= WORK INSTRUCTIONS =
Pull each line holding the word "בפארק" from the data.
(Beginning of DATA)
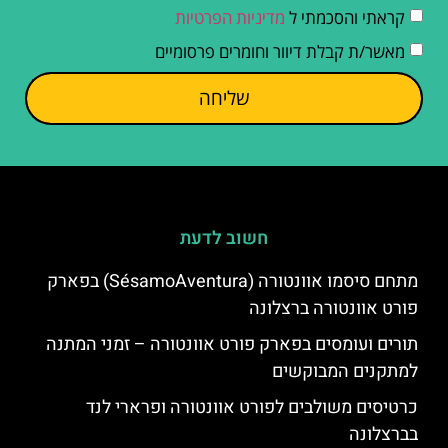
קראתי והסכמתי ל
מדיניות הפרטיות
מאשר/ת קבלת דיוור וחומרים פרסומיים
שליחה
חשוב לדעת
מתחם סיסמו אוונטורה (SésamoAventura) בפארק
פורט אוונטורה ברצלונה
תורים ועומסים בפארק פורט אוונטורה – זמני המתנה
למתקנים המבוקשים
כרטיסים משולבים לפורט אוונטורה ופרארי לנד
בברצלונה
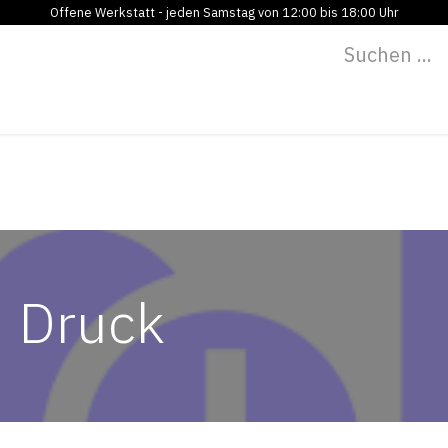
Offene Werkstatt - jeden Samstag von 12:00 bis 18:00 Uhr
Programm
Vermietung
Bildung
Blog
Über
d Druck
(End of DATA)
(Beginning of DATA)
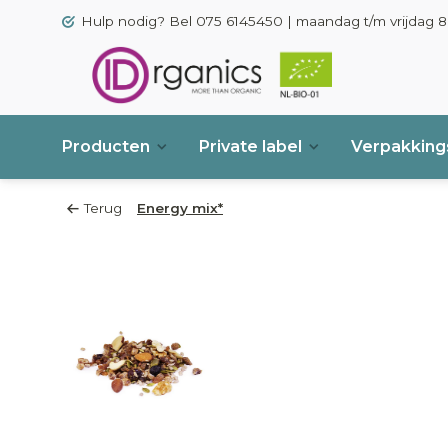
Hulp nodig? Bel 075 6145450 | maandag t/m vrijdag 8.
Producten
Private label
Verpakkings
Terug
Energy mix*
(End of DATA)
(Beginning of DATA)
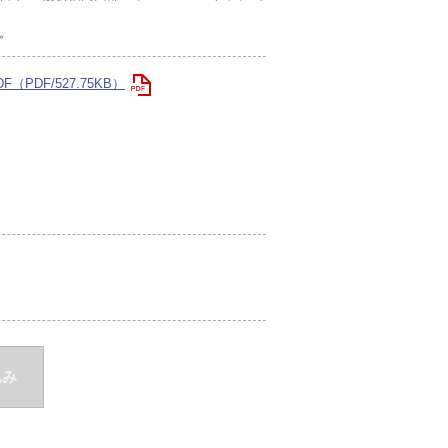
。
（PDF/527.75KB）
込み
(End of DATA)
= ANSWER BOX =
מתחם סיסמו אוונטורה (SésamoAventura) בפארק
תורים ועומסים בפארק פורט אוונטורה – זמני המתנה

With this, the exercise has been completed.